Bulletin n. 1/2012
June 2012
CONTENTS
  • Section A) The theory and practise of the federal states and multi-level systems of government
  • Section B) Global governance and international organizations
  • Section C) Regional integration processes
  • Section D) Federalism as a political idea
  • Mazohl Brigitte
    Das Kaisertum Österreich und die italienische Einheit
    in Giornale di storia costituzionale , n. 22, 2/2011 ,  2011
    The conviction, so powerfully efficacious, of the political necessity of national States, homogenous on an ethnic basis, which, starting from 1848, had become the “political guide idea” everywhere in Europe, could ideally connect with the process of transformation of political participation (from the juridical order according to social classes to parliamentary constitution) that was affirming itself at the same time. This brought, as a consequence as it happened in Germany and Italy, to the construction of “exemplary” national States.
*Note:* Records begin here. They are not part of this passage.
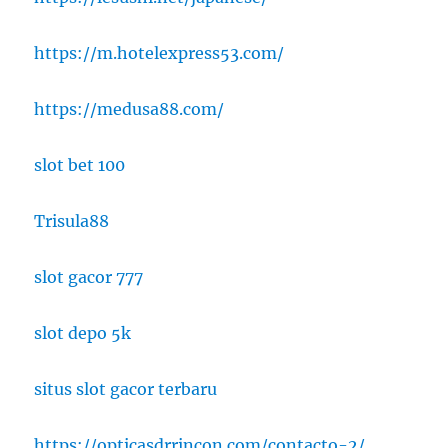
https://m.hotelexpress53.com/
https://medusa88.com/
slot bet 100
Trisula88
slot gacor 777
slot depo 5k
situs slot gacor terbaru
https://opticasdrrincon.com/contacto-2/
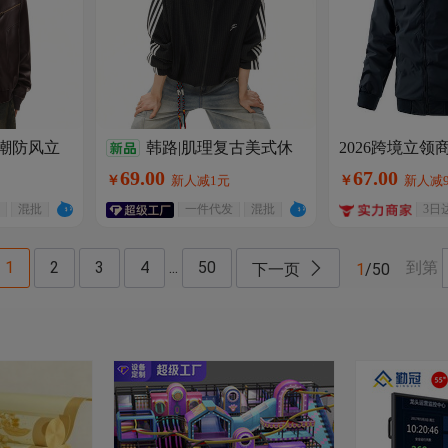
街潮防风立
韩路|肌理复古美式休
2026跨境立
休闲薄款棒球服外
秋季复古宽
闲外套男秋季潮牌撞色拼接
69
.
00
67
.
00
￥
新人减1元
￥
新人减
流外贸男装
套
轻薄透气运动夹克
混批
一件代发
混批
3日
1
2
3
4
...
50
到第
下一页
1
/
50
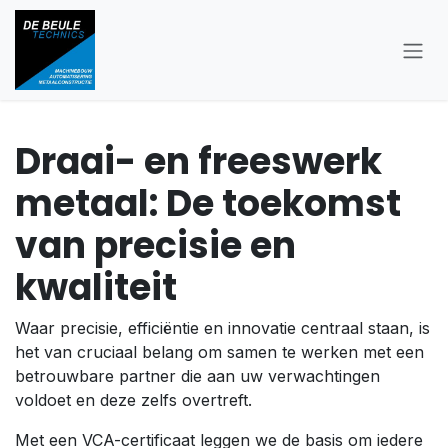
Skip to Content
Draai- en freeswerk
metaal: De toekomst
van precisie en
kwaliteit
Waar precisie, efficiëntie en innovatie centraal staan, is
het van cruciaal belang om samen te werken met een
betrouwbare partner die aan uw verwachtingen
voldoet en deze zelfs overtreft.
Met een VCA-certificaat leggen we de basis om iedere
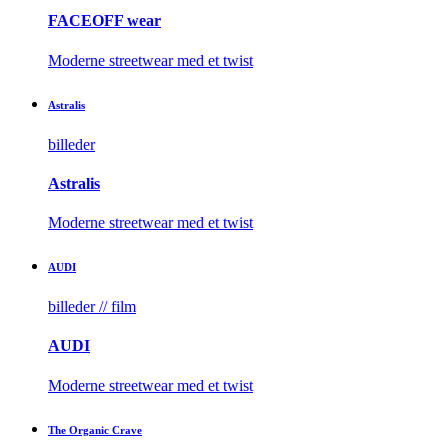
FACEOFF wear
Moderne streetwear med et twist
Astralis
billeder
Astralis
Moderne streetwear med et twist
AUDI
billeder // film
AUDI
Moderne streetwear med et twist
The Organic Crave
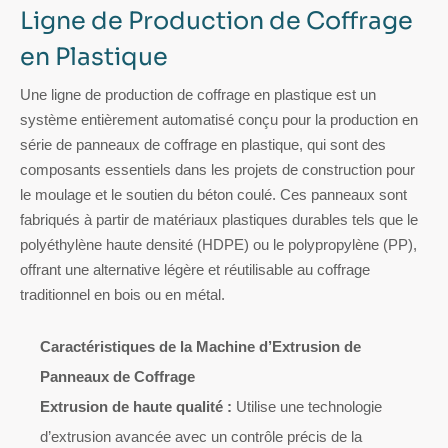
Ligne de Production de Coffrage
en Plastique
Une ligne de production de coffrage en plastique est un
système entièrement automatisé conçu pour la production en
série de panneaux de coffrage en plastique, qui sont des
composants essentiels dans les projets de construction pour
le moulage et le soutien du béton coulé. Ces panneaux sont
fabriqués à partir de matériaux plastiques durables tels que le
polyéthylène haute densité (HDPE) ou le polypropylène (PP),
offrant une alternative légère et réutilisable au coffrage
traditionnel en bois ou en métal.
Caractéristiques de la Machine d’Extrusion de
Panneaux de Coffrage
Extrusion de haute qualité :
Utilise une technologie
d’extrusion avancée avec un contrôle précis de la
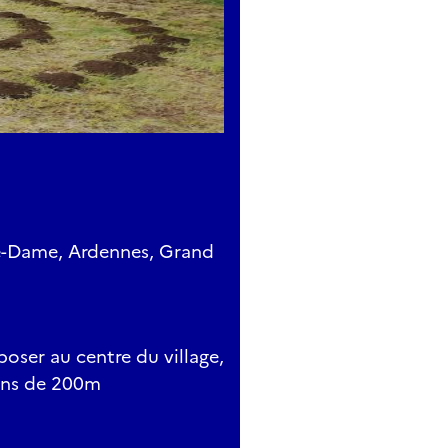
re-Dame, Ardennes, Grand
époser au centre du village,
oins de 200m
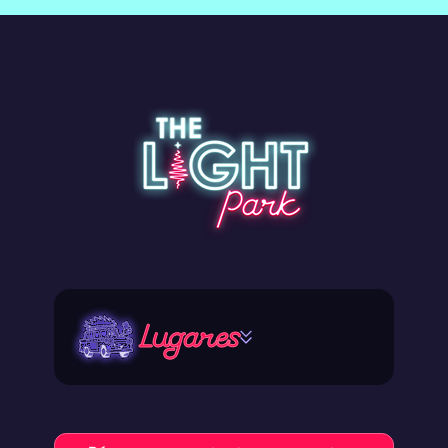
Lugares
Where, as in the case of Germany and Italy, an apparently homogenous people not only claimed rights of participation on the basis of citizenship, but also pretended to have them inserted in a well-defined national State, the pretension of a national State and of a parliamentary constitution – of “unity” and “freedom” as the contemporaries said – could proceed side by side. Where, instead, as in the case of the Austrian empire, ten different peoples fought for political equality, remaining however “imprisoned” in territorial traditions which expressed themselves in sixteen different ways, the possibilities of reaching a constitutional parliamentary State, based on popular sovereignty, presented themselves in a much more complicated way, a part from the fact that the actual Austrian situation of a multi-people State, made up in such an heterogeneous way, ipso facto diametrically opposed the “political guide idea” of the national State. In such a meaning, the Italian movement of independence determined the first decisive passages towards the national disintegration of the Habsburg monarchy, which was multi-ethnic and therefore opposed the paradigm of the national State. Even admitting the understandable Italian euphoria for its “success story”, the juridical-structural presuppositions of a completely different nature of the multi-people Austrian State – it seems to me – should not be neglected. They, in the 19th century, seemed definitely overcome, but they have surprisingly recovered their actuality in the 21st century within the process of European unification.